SOURCE DATA:
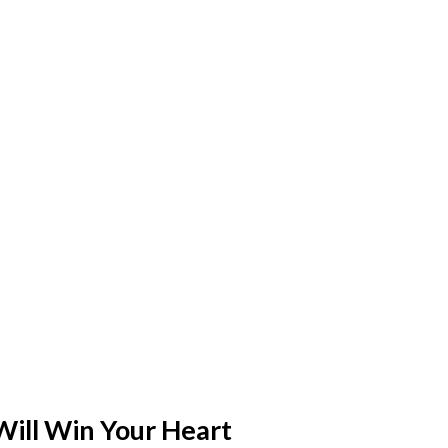
Will Win Your Heart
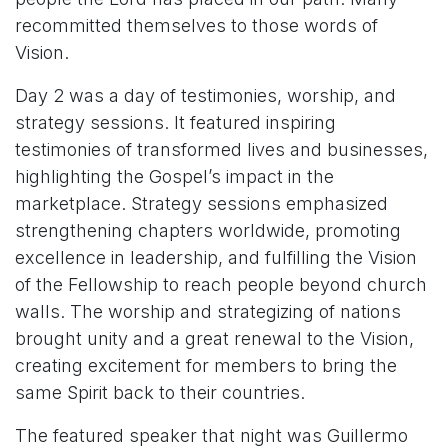
recommitted themselves to those words of
Vision.
Day 2 was a day of testimonies, worship, and
strategy sessions. It featured inspiring
testimonies of transformed lives and businesses,
highlighting the Gospel’s impact in the
marketplace. Strategy sessions emphasized
strengthening chapters worldwide, promoting
excellence in leadership, and fulfilling the Vision
of the Fellowship to reach people beyond church
walls. The worship and strategizing of nations
brought unity and a great renewal to the Vision,
creating excitement for members to bring the
same Spirit back to their countries.
The featured speaker that night was Guillermo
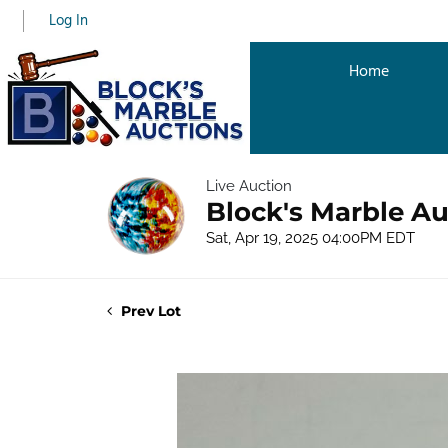
Log In
Home
Live Auction
Block's Marble Au
Sat, Apr 19, 2025 04:00PM EDT
Prev Lot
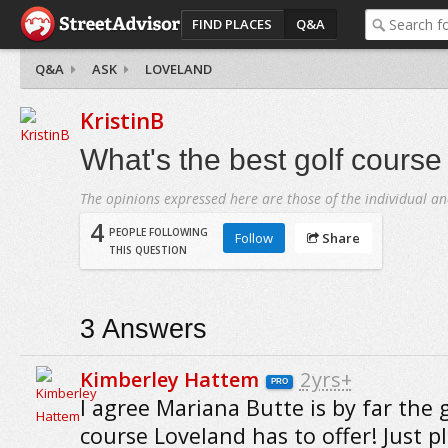
FIND PLACES
Q&A
Q&A
ASK
LOVELAND
KristinB
What's the best golf course
The opinions expressed here are those of the individual an
4
PEOPLE FOLLOWING
Follow
Share
THIS QUESTION
3
Answers
Kimberley Hattem
2yrs+
PRO
I agree Mariana Butte is by far the 
course Loveland has to offer! Just p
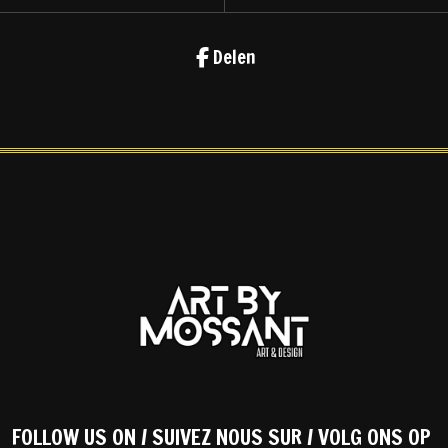
Delen
FOLLOW US ON / SUIVEZ NOUS SUR / VOLG ONS OP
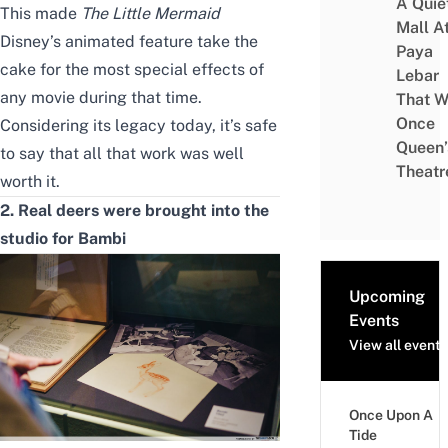
A Quie
This made
The Little Mermaid
Mall A
Disney’s animated feature take the
Paya
cake for the most special effects of
Lebar
any movie during that time.
That W
Once
Considering its legacy today, it’s safe
Queen’
to say that all that work was well
Theatr
worth it.
2. Real deers were brought into the
studio for Bambi
Upcoming
Events
View all events
Once Upon A
Tide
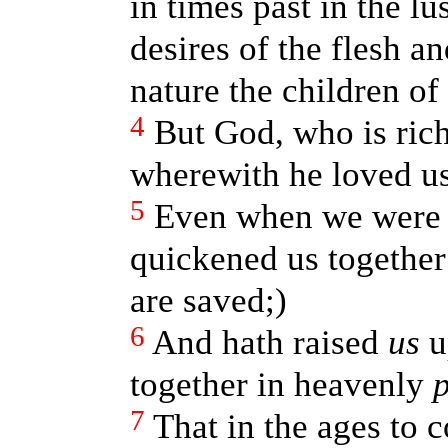
in times past in the lus
desires of the flesh a
nature the children of
4
But God, who is rich
wherewith he loved us
5
Even when we were d
quickened us together 
are saved;)
6
And hath raised
us
u
together in heavenly
p
7
That in the ages to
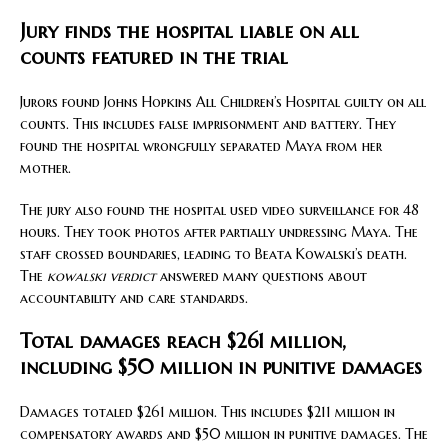
Jury finds the hospital liable on all
counts featured in the trial
Jurors found Johns Hopkins All Children’s Hospital guilty on all
counts. This includes false imprisonment and battery. They
found the hospital wrongfully separated Maya from her
mother.
The jury also found the hospital used video surveillance for 48
hours. They took photos after partially undressing Maya. The
staff crossed boundaries, leading to Beata Kowalski’s death.
The
kowalski verdict
answered many questions about
accountability and care standards.
Total damages reach $261 million,
including $50 million in punitive damages
Damages totaled $261 million. This includes $211 million in
compensatory awards and $50 million in punitive damages. The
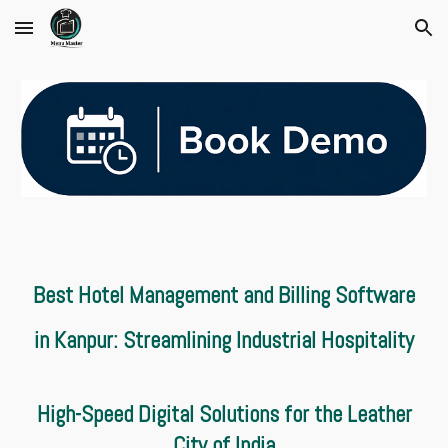
Skip to main content
Skip to navigation
Best Hotel Management and Billing Software
in Kanpur: Streamlining Industrial Hospitality
High-Speed Digital Solutions for the Leather
City of India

ABOUT THIS TASK:
Take the entries above and copy exactly the lines starting at the one with "Even when we were d" and ending at the one with "hours. They took"; nothing outside that span, and no pictures.

RESPONSE:
Even when we were d
quickened us together 
are saved;)
6
And hath raised
us
u
together in heavenly
p
7
That in the ages to
Jury finds the hospital liable on all
counts featured in the trial
Jurors found Johns Hopkins All Children’s Hospital guilty on all
counts. This includes false imprisonment and battery. They
found the hospital wrongfully separated Maya from her
mother.
The jury also found the hospital used video surveillance for 48
hours. They took photos after partially undressing Maya. The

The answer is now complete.